We see the Santa Clara Valley girl Margot grow up via home movie footage—she’s played by several actresses, finally in adolescence by Michelle La. When she’s 15 going on 16, she vanishes one weekend, even as her clueless dad is hounding her with snapshots of the trash she forgot to take out before she left. Her widowed Korean-American father David Kim (a harsh, dogged John Cho) is a high-tech executive who may have been too distracted to notice her pain. Now he has to hunt for leads on the laptop she left behind.
It’s more than just the dropped references to the tech companies that make this seem based in the Bay Area; perhaps it was all inspired by the Sierra LaMar murder case. Chaganty scans “San Jose Fins” hockey jerseys and the “Silicon Valley Police Department” while hunting for Margot, and the finale is set at fictional Barbosa Lake up in the mountains west of Gilroy.
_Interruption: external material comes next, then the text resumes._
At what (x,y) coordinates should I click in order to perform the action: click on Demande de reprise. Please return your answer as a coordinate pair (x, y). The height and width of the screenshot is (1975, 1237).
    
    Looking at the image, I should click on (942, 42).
An unscrubbed reference to Evergreen hides in the margins, but the gone girl is a student at “Evercreek High School,” home of the Evercreek Catfish football team. Catfish, a clue! True, most of the fish here are red herrings.
Chaganty masters the technical challenge of making every shot an electronic transmission without making what we see visually boring. When we think we’ve gone live, as when a news bulletin comes in, we pull back to reveal yet another computer screen. Searching’s not a cheat, either; among these glanced-at suspects, the person responsible for Margot’s disappearance is there for us to see.
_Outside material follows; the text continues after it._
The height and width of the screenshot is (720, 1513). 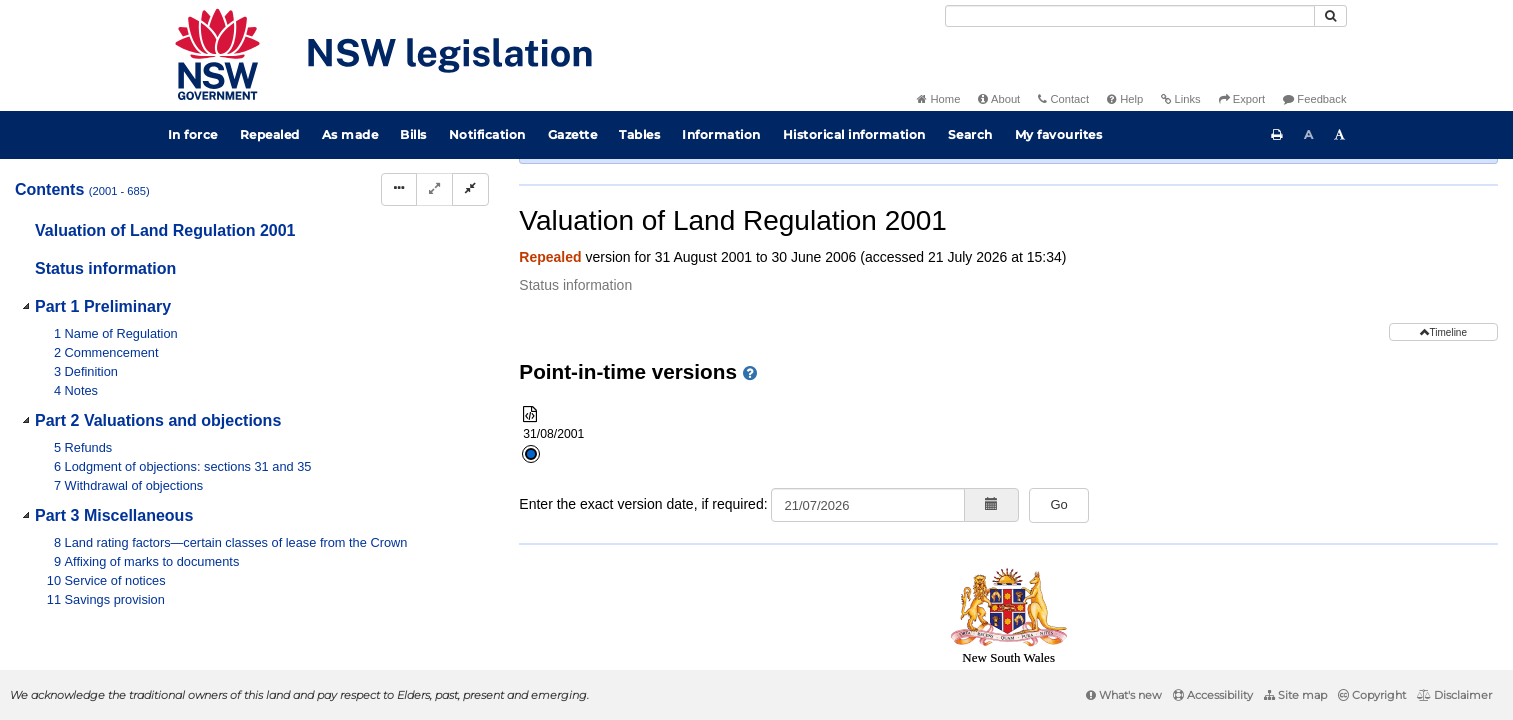 What do you see at coordinates (1251, 228) in the screenshot?
I see `[Key to abbreviations used in the legislative history]` at bounding box center [1251, 228].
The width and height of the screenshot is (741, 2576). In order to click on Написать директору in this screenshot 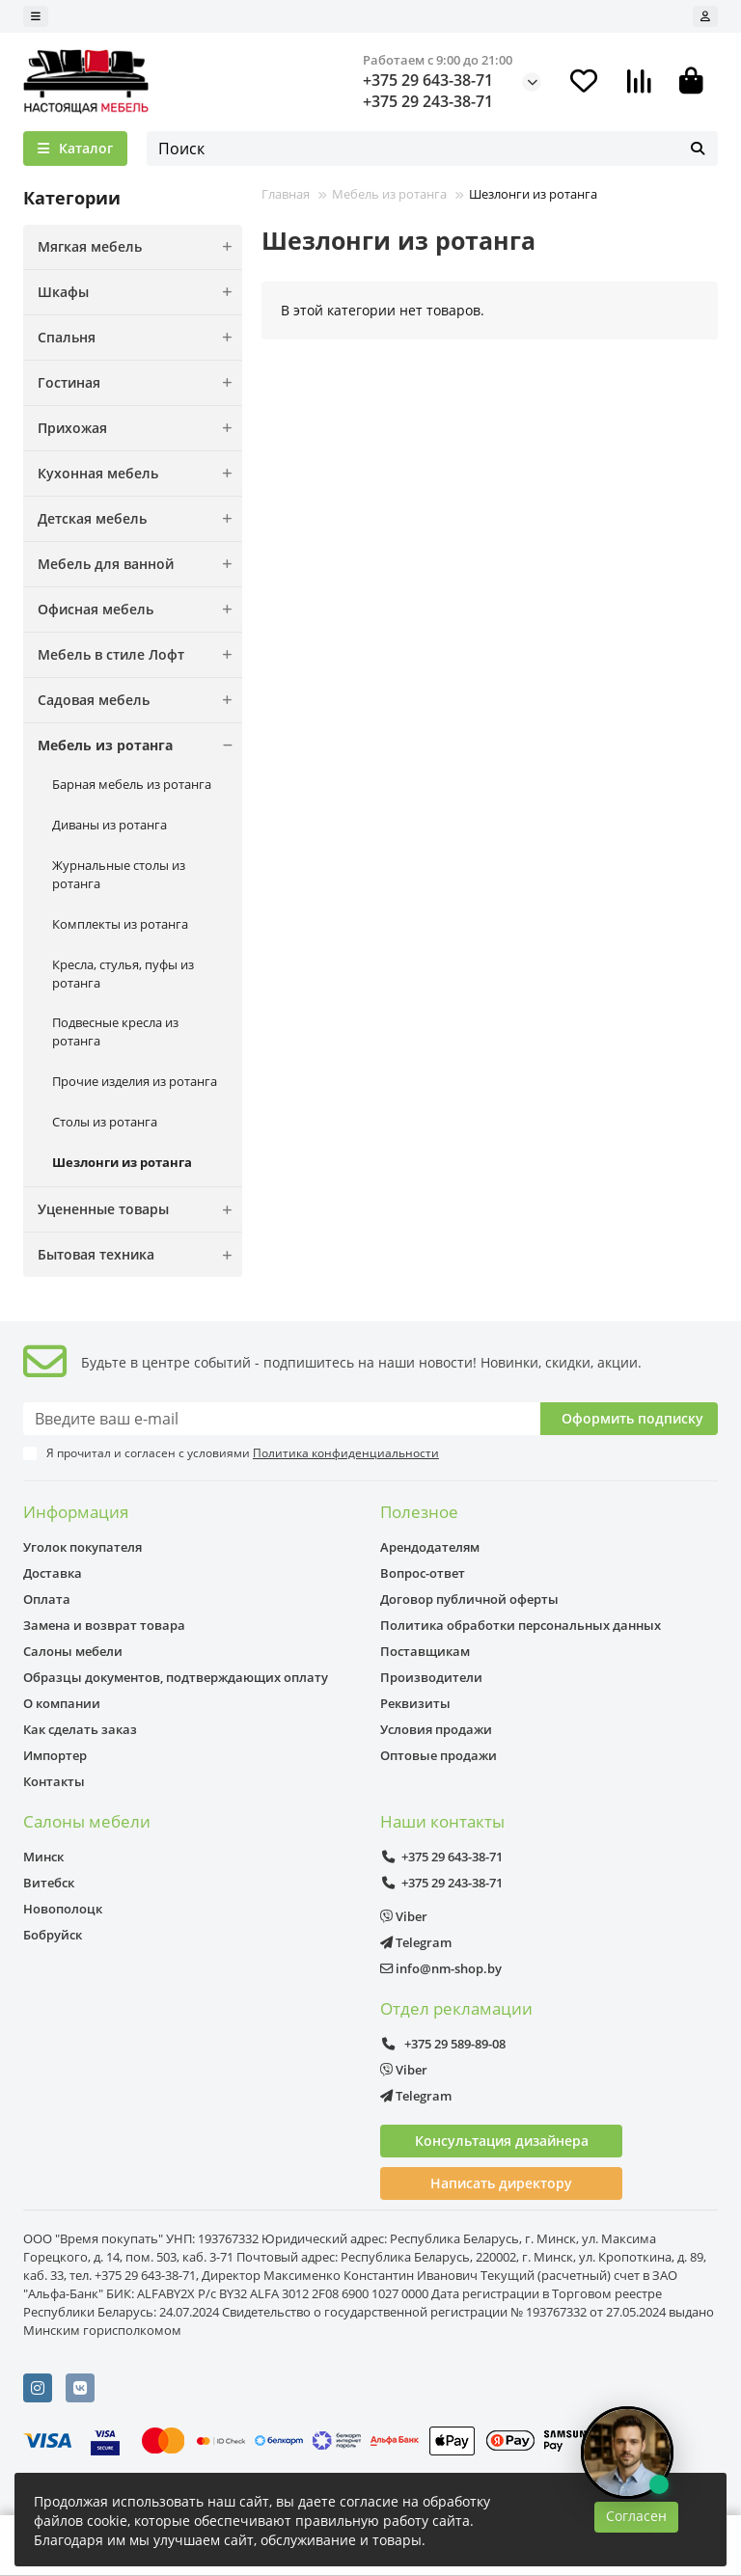 , I will do `click(501, 2183)`.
Searching’s view of the internet includes the swine who come out when they smell disaster. Social media posters weigh in on the idea that David was responsible: hashtags #parentfail and #daddidit. While it’s mostly humorless, there are a few bleak laughs, Heathers-style. An Evercreek student who first claimed not to know Margot is later seen sobbing on Skype, wailing “She was my best friend,” and accepting all the condolences from people touched for a nanosecond or two on Facebook. Beyond the thoughts-and-prayers emotional bilge is the viciousness of kids hiding behind pseudonyms. Since actress La excels at emoting loneliness, the cutting remarks do sting—as when some anonymous person Margot is pouring her heart to online responds “BOOBIES PLZ.”
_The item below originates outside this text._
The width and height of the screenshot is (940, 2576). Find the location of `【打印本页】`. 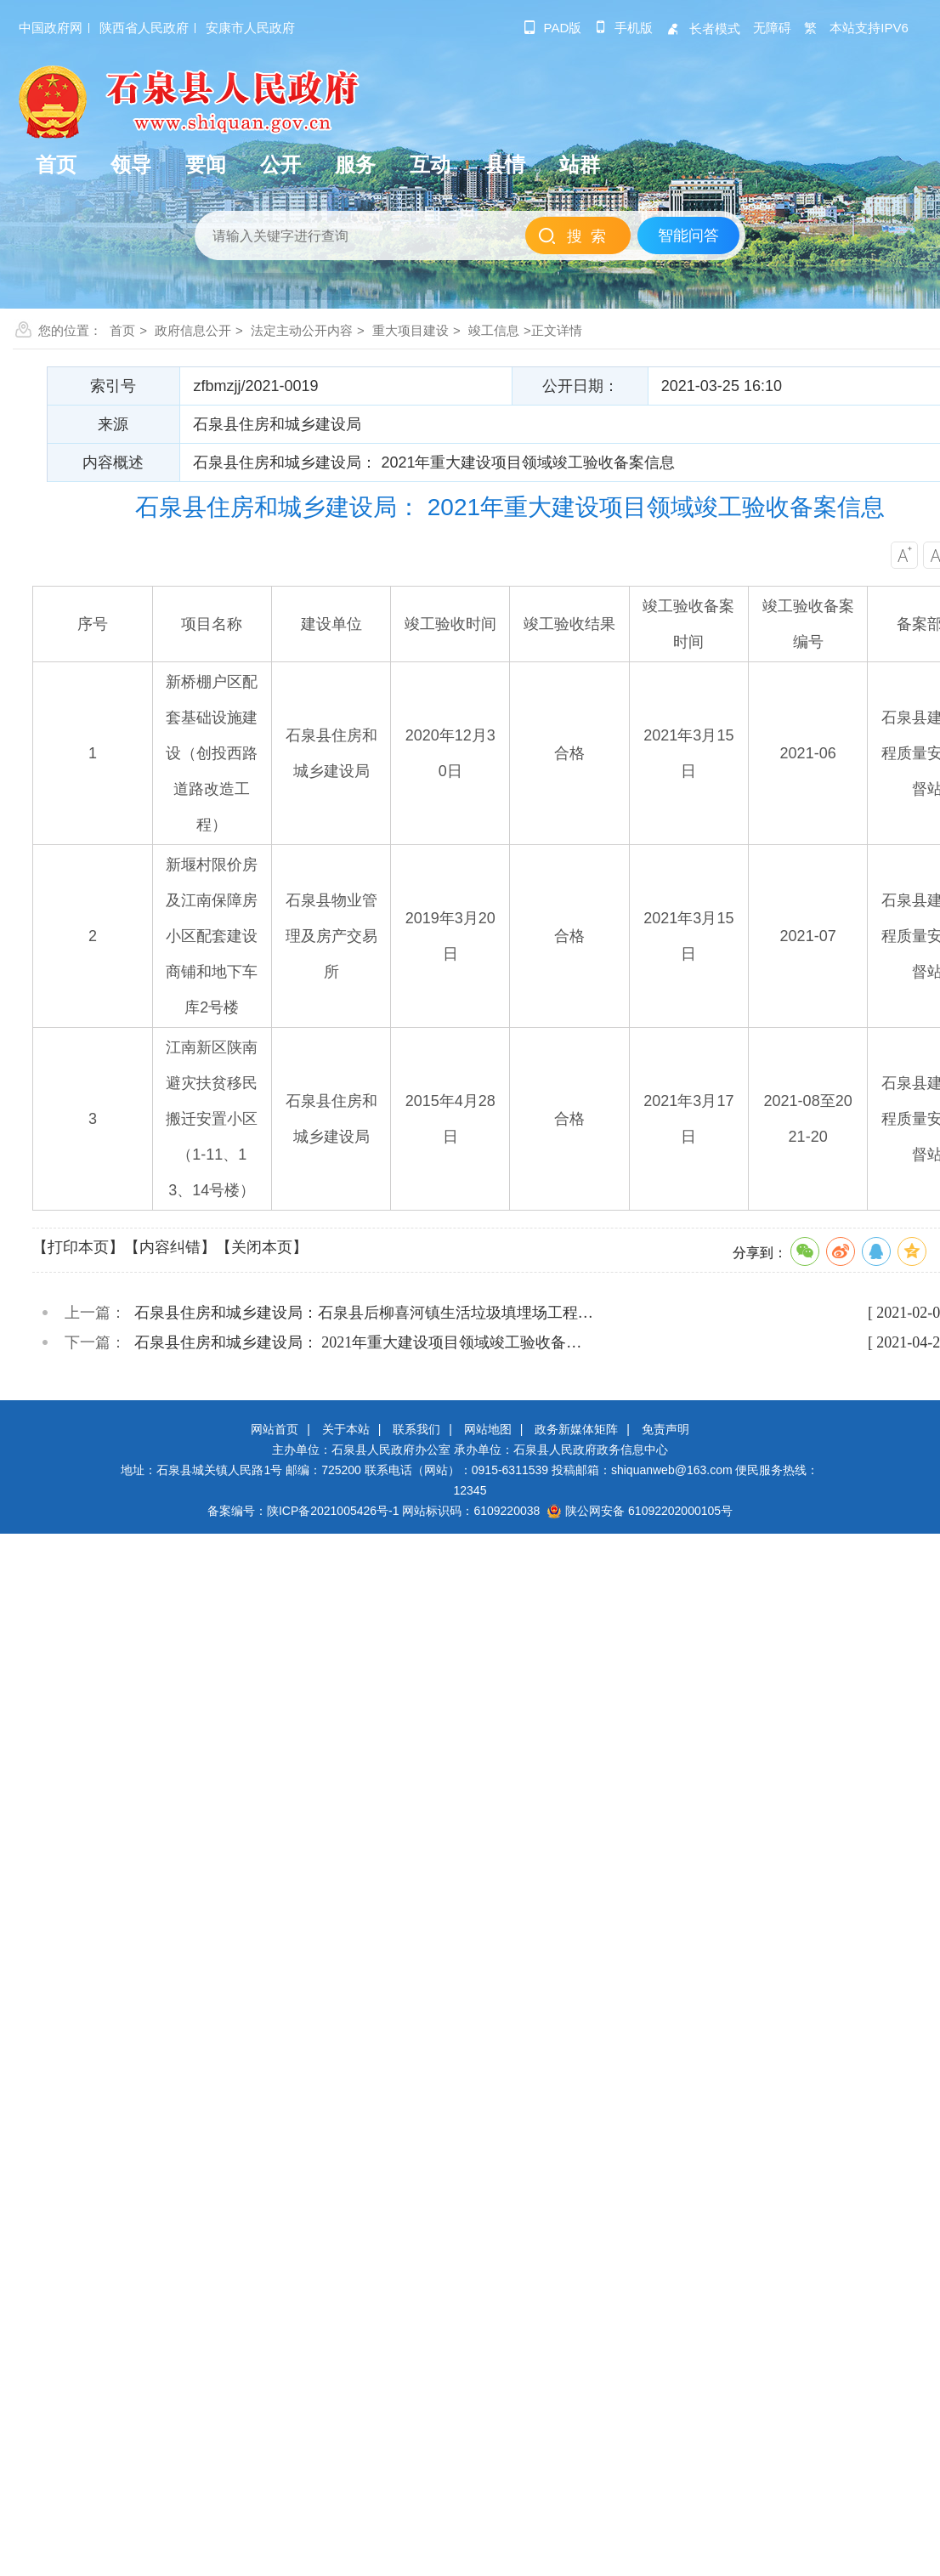 【打印本页】 is located at coordinates (78, 1247).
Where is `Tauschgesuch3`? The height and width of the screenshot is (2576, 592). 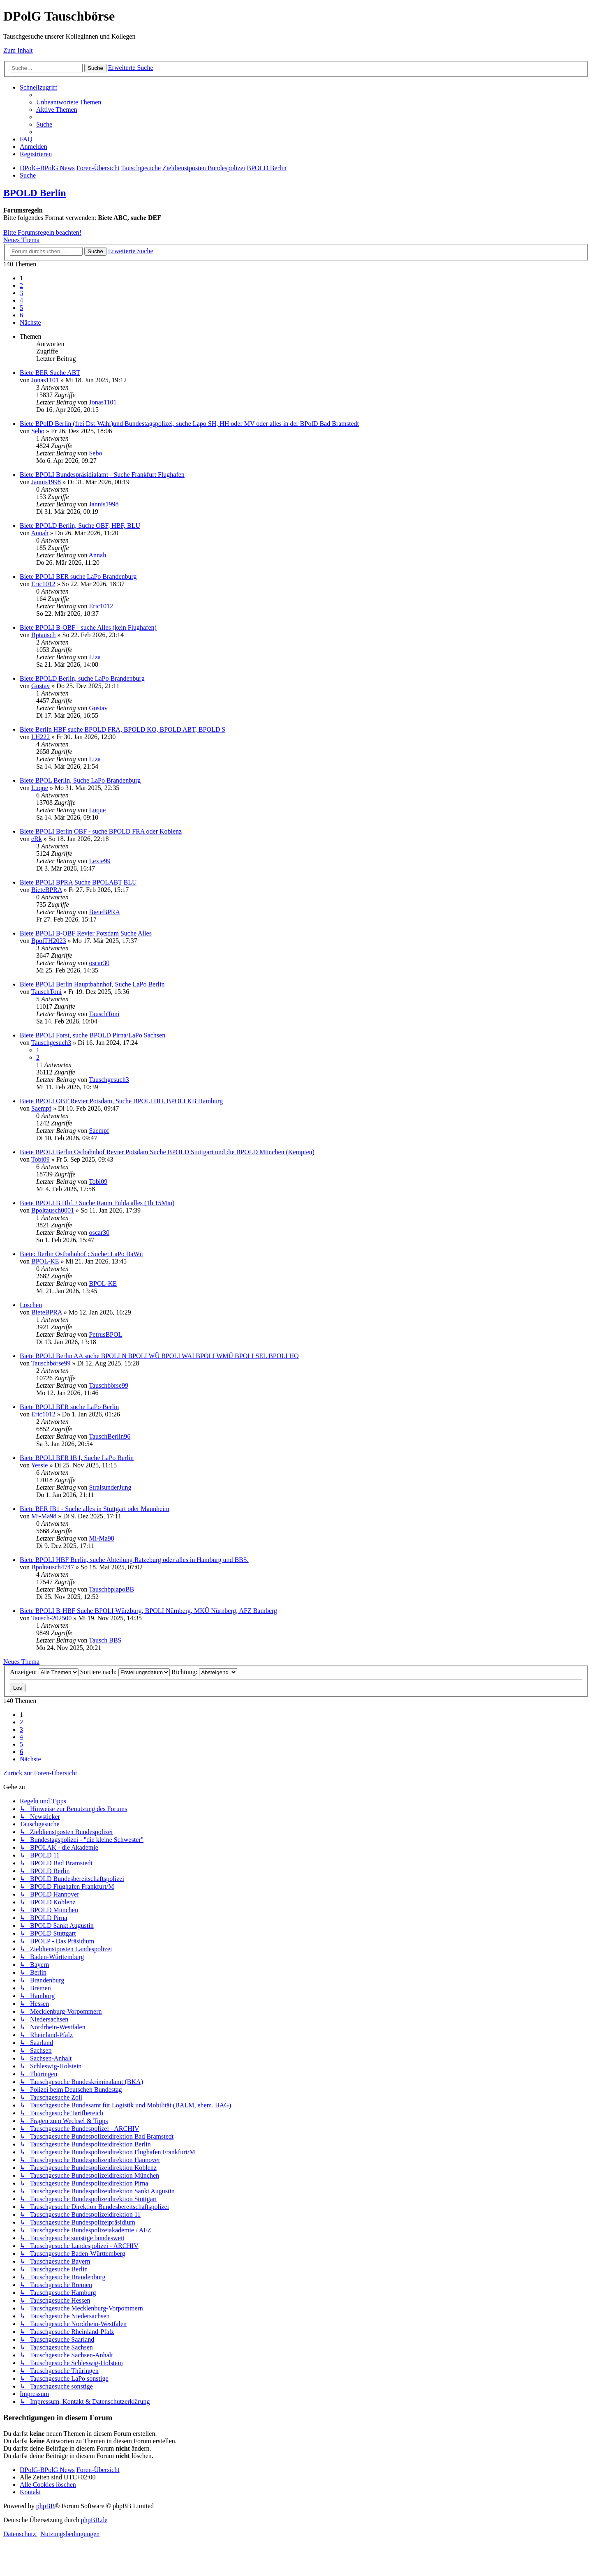 Tauschgesuch3 is located at coordinates (51, 1042).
Chaganty won the NEXT award at Sundance; he’d previously directed Seeds on Google Glass, which went viral on YouTube; thus he was invited to become one of the “Google Five” making commercials in New York. Searching may be the next step beyond Google-goggles POV, perhaps indicating what post-cinema will look like, a hypertextual storm of popups and open windows.
You can’t expect a young filmmaker to be as pessimistic as Brian De Palma, who collaged footage from CCTV, smart phones and web pages into Redacted (2007). But Searching’s unrealistically positive ending matches some unfortunate acting choices by Debra Messing as Rosemary Vick, the detective on the case. While we later learn a reason for her emotions, the throbbing broken-hearted approach to playing a cop at a press conference sticks out like a sore thumb.
Worse, Searching’s beginning and end reflect Chaganty’s experience as a maker of commercials. It’s a genuine skill to conjure up instant emotions, as a commercial must, in the service of getting clients sniffling in 60 seconds flat. This rabbit punch straight in the feels contradicts the critical side of Searching. It touches on the sinister side of the internet and then retreats into warmth. You leave a little bewildered, marvelling at how we entered this electronic panopticon of our own free will, and how it’s easier to get in than to get out.
Searching
Directed by Aneesh Chaganty. Starring John Cho, Michelle La and Debra Messing. PG-13. 102 mins.